じつは新学力観(21世紀型学力)の根幹を成す(そして教員への評価の新たな根幹となる)キーコンピテンシーは、「できない理由を教える/押しつける」から最も遠くにある評価のあり方だ。
コンピテンシーを日本語でうまく表現するのは語学力からも専門知識からも私には困難だが、間違いを恐れずに簡略にいえば、「優れていると認められる人たちに備わっている行動特性」のことだ。
アメリカでは人事評価に一般的に用いられているらしいが、教育でそのようには使われないだろう。コンピテンシーを育成・涵養することが目的であるからだし、コンピテンシーを発揮する場面が教科教育の中には(知識構成型ジグソー法などの考え方や学び方を他者との対話を通じて学ぶような教育方法を除く)ないからだ。

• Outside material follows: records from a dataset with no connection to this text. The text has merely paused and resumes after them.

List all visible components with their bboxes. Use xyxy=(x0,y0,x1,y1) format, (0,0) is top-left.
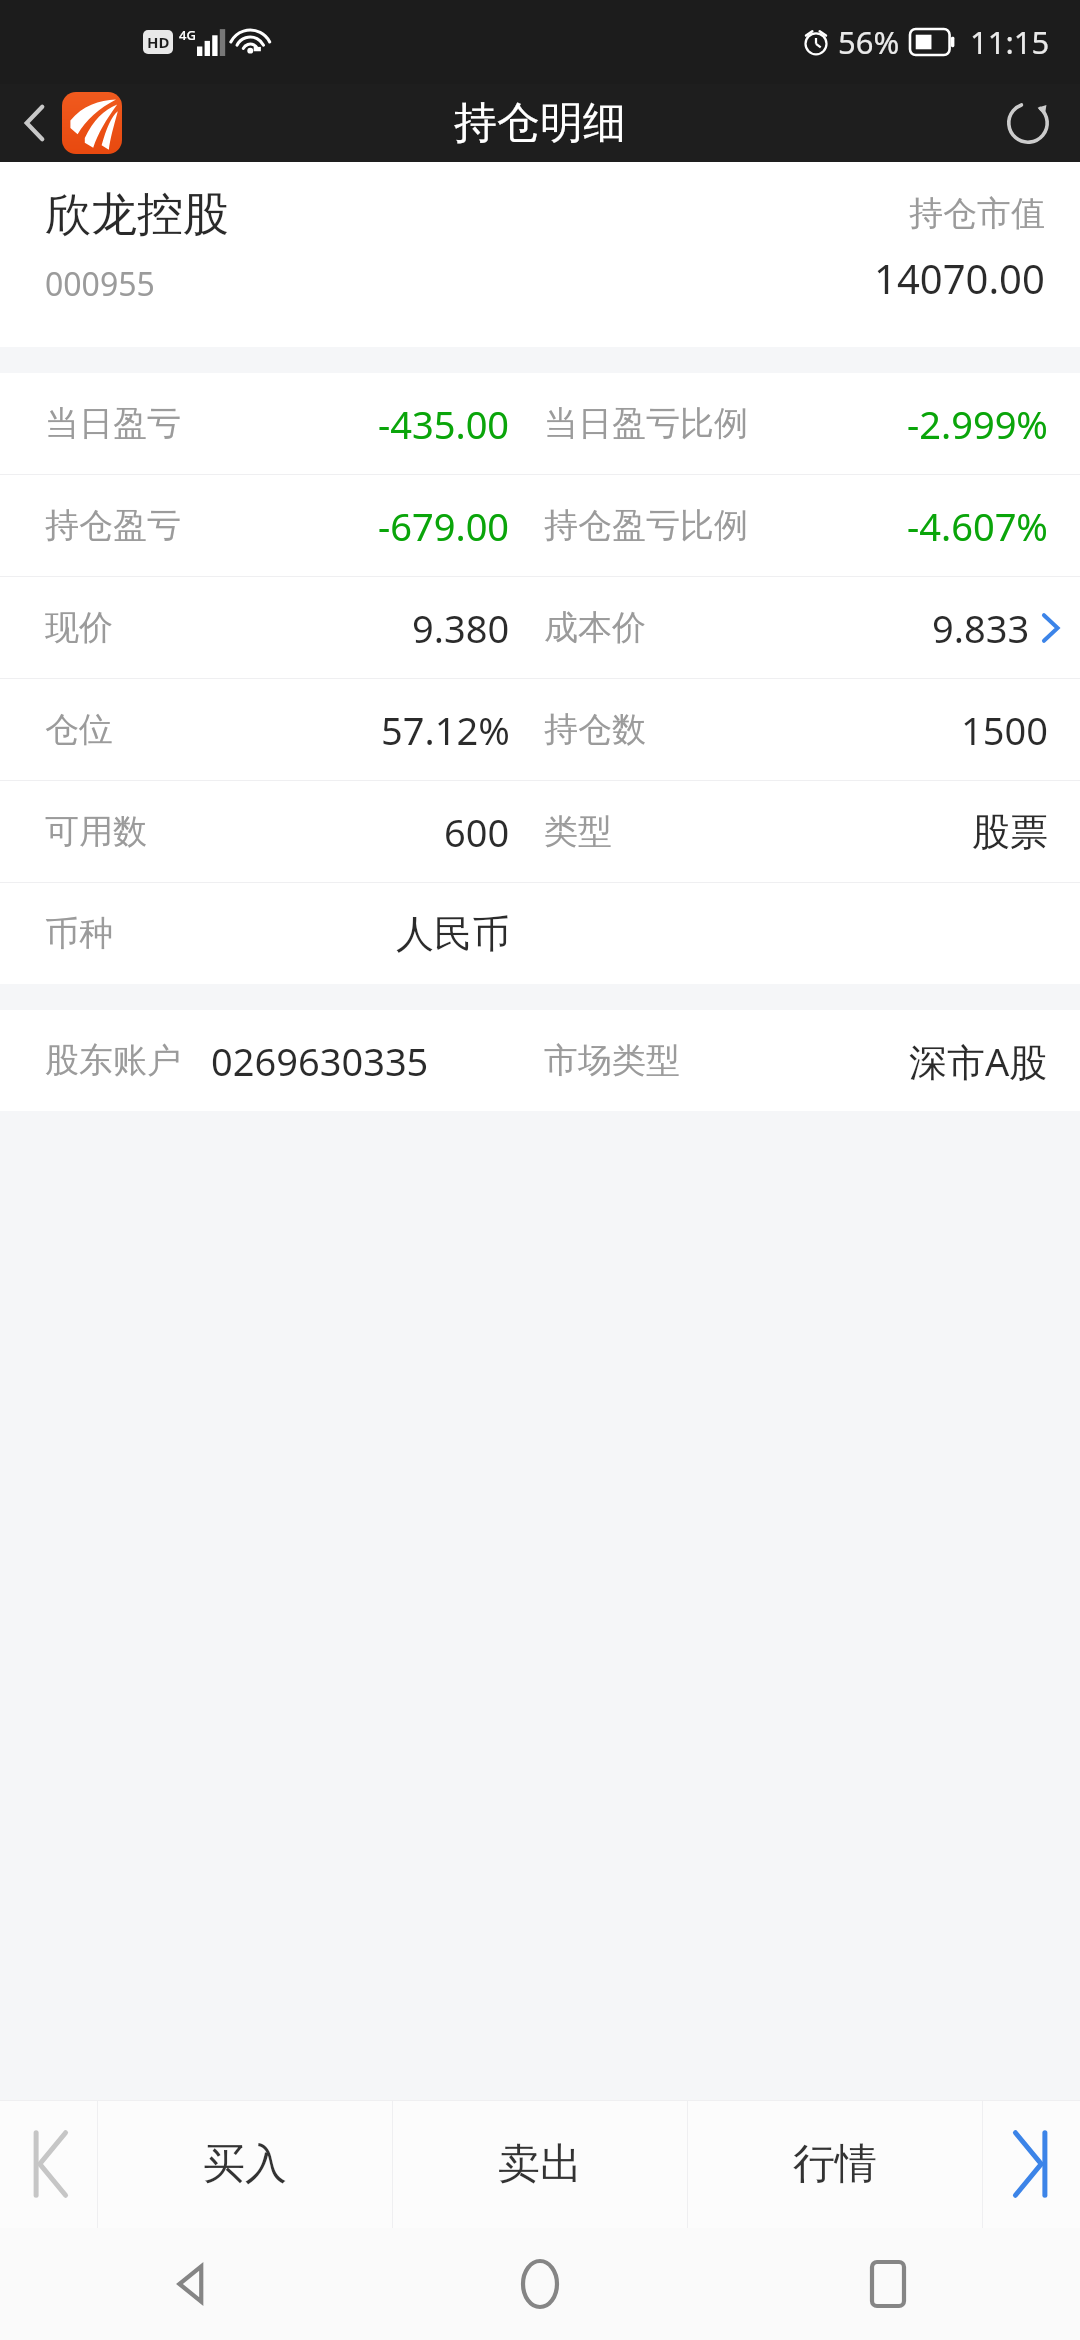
staticText: 可用数 xyxy=(45,810,147,853)
staticText: 57.12% xyxy=(381,704,510,756)
staticText: 类型 xyxy=(544,810,612,853)
staticText: 持仓数 xyxy=(544,708,646,751)
staticText: 14070.00 xyxy=(874,251,1045,305)
button[interactable]: Home xyxy=(498,2242,582,2326)
staticText: 000955 xyxy=(45,262,155,306)
button[interactable]: 卖出 xyxy=(393,2100,687,2228)
staticText: 欣龙控股 xyxy=(45,186,229,244)
button[interactable]: Refresh xyxy=(988,91,1080,155)
staticText: 仓位 xyxy=(45,708,113,751)
button[interactable]: 行情 xyxy=(688,2100,982,2228)
staticText: 持仓盈亏比例 xyxy=(544,504,748,547)
staticText: 买入 xyxy=(203,2138,287,2191)
button[interactable]: 仓位 xyxy=(0,679,1080,780)
button[interactable]: 币种 xyxy=(0,883,1080,984)
staticText: 11:15 xyxy=(970,21,1050,63)
staticText: 行情 xyxy=(793,2138,877,2191)
staticText: 币种 xyxy=(45,912,113,955)
staticText: 持仓明细 xyxy=(454,96,626,150)
button[interactable]: Previous xyxy=(0,2100,97,2228)
staticText: 56% xyxy=(838,21,900,63)
staticText: 深市A股 xyxy=(909,1035,1048,1087)
staticText: 当日盈亏 xyxy=(45,402,181,445)
staticText: 当日盈亏比例 xyxy=(544,402,748,445)
staticText: 股东账户 xyxy=(45,1039,181,1082)
button[interactable]: Next xyxy=(983,2100,1080,2228)
staticText: 9.833 xyxy=(932,602,1030,654)
staticText: 4G xyxy=(179,26,196,44)
staticText: 人民币 xyxy=(396,910,510,958)
button[interactable]: 欣龙控股 xyxy=(0,162,1080,347)
staticText: -2.999% xyxy=(907,398,1048,450)
button[interactable]: 股东账户 xyxy=(0,1010,1080,1111)
staticText: 600 xyxy=(444,806,510,858)
staticText: HD xyxy=(147,32,170,52)
staticText: -679.00 xyxy=(378,500,510,552)
button[interactable]: 可用数 xyxy=(0,781,1080,882)
staticText: 现价 xyxy=(45,606,113,649)
staticText: 持仓盈亏 xyxy=(45,504,181,547)
staticText: 成本价 xyxy=(544,606,646,649)
staticText: 9.380 xyxy=(412,602,510,654)
button[interactable]: 买入 xyxy=(98,2100,392,2228)
staticText: 卖出 xyxy=(498,2138,582,2191)
staticText: 持仓市值 xyxy=(909,192,1045,235)
button[interactable]: 现价 xyxy=(0,577,1080,678)
staticText: -435.00 xyxy=(378,398,510,450)
button[interactable]: App logo xyxy=(62,92,122,154)
staticText: 市场类型 xyxy=(544,1039,680,1082)
staticText: -4.607% xyxy=(907,500,1048,552)
staticText: 0269630335 xyxy=(211,1035,429,1087)
button[interactable]: Recents xyxy=(846,2242,930,2326)
button[interactable]: 当日盈亏 xyxy=(0,373,1080,474)
staticText: 1500 xyxy=(961,704,1048,756)
button[interactable]: Back xyxy=(0,84,132,162)
staticText: 股票 xyxy=(972,808,1048,856)
button[interactable]: 持仓盈亏 xyxy=(0,475,1080,576)
button[interactable]: Back xyxy=(150,2242,234,2326)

特に高校では部活や行事などの特別活動以外にコンピテンシーを育成・涵養する場は無い。
私は、コンピテンシー育成・涵養には(従来型の教科教育でも)、必ず自分のマインドセットや教員を当然含む他者のマインドセットをメタ認知する態度とスキルの訓練が組み合わせられている必要があると考えて、実践している。
メタ認知する態度とスキルがなければ、自分がどんな考え方や捉え方のスキームに囲まれているのかすらわからない。それではどんなに優れた技術や知識を持っていても、他者(考え方や捉え方を含む)の「奴隷」となってしまう結果となるし、社会やコミュニティをより良く継続させていくこともできない。